I nodded again. "Yes, but I’d like to hear you retell the situation in your own words. I also have some questions – just to fill in some blanks," I assured her.
"Of course," she said. She poured herself a cup of tea with shaking hands, raising it carefully to her lips for a long draught, then set down the teacup and sighed.
"Well, to the crux of it is that my dearest friend – my closest, most wonderful friend – is missing."
I raised a hand. "Please," I said. "Let’s go chronologically. Start at the beginning."
"Oh – alright. Well, Belle and I have been friends forever," she said. "She’s a Green Acara. About...this tall," she said, raising a hand into the air to indicate her height. "Just so you can imagine her properly," she said, gesturing toward the notebook I was scribbling in. A wry smile twisted my lips. I nodded, and made a note in the book:
Green. Twice the height of a tea table.
"We met in school, Belle and I," Sophie continued. "We had some overlapping interests – books and business, mainly. I wanted to start a business immediately upon graduation, but Belle was always more philosophically minded. She continued her studies well after I did, but we always had a plan to go into business together. I had some capital already from my mother, but Belle, being the hardheaded Acara she is, didn’t feel comfortable relying solely on my funds.
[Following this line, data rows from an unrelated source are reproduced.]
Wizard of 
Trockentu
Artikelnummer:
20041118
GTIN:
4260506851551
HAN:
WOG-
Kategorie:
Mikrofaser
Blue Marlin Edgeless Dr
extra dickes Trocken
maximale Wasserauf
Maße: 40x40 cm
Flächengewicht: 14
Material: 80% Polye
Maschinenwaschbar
She wanted to be equal partners…"
Sophie trailed off, her eyes shining with unshed tears. "She was always like that – aggressively fair-minded. She wanted us to be equal participants in the business, but the truth was, we never could be – not because the initial funding would have been lopsided, but because she was more thorough than me, more rigorous in her work schedule. There’s no hope for it – I can’t go into business without her. Not just because I miss her, but because she would have been the one to navigate setting up the business. She would have been the one to confirm all the details and keep us afloat."
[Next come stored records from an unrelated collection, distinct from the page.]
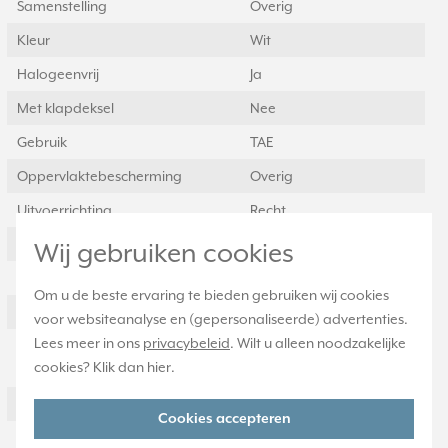
Samenstelling
Overig
Kleur
Wit
Halogeenvrij
Ja
Met klapdeksel
Nee
Gebruik
TAE
Oppervlaktebescherming
Overig
Uitvoerrichting
Recht
Met trekontlasting
Nee
Wij gebruiken cookies
Materiaalkwaliteit
Thermoplast
Om u de beste ervaring te bieden gebruiken wij cookies
Opdrukveld
Zonder label
voor websiteanalyse en (gepersonaliseerde) advertenties.
Lees meer in ons
privacybeleid
. Wilt u alleen noodzakelijke
Geschikt voor aantal
1
cookies? Klik dan
hier
.
connectoren
Materiaal
Kunststof
Cookies accepteren
Bevestigingswijze
Bevestiging met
"What sort of business were you planning to start?" I asked.
"A bookshop," Sophie replied. "We planned to start a bookshop. It was agreed we would both bring fifty thousand neopoints to the table, to fund the initial real estate and inventory purchases."
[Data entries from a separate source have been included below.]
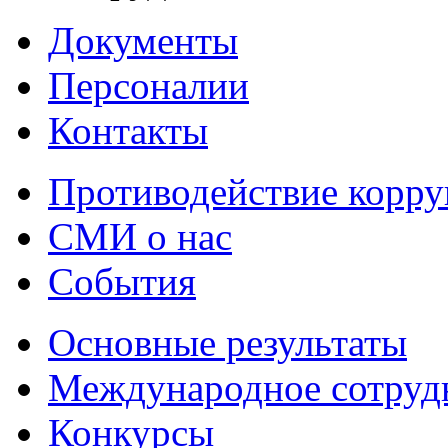
Документы
Персоналии
Контакты
Противодействие корр
СМИ о нас
События
Основные результаты
Международное сотруд
Конкурсы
I let out a low whistle at the sum. "And you had the money already?" I asked.
"Yes," Sophie said, blushing. "From my mother. My family is quite wealthy, so it was a trifling sum. I withdrew the money from my trust at the bank, then came straight here."
"How did Belle get the money?" I asked.
"She requested a loan from the Neopian Bank," Sophie said. "Although, I don’t know if it was ever deposited to her account. She was meant to meet me here three days ago with the funds so we could scout out some of the cheaper real estate in this neighbourhood."
"But she never showed up?" I asked.
"No," Sophie said, her voice quivering. She lifted her watery gaze to meet mine. "Never."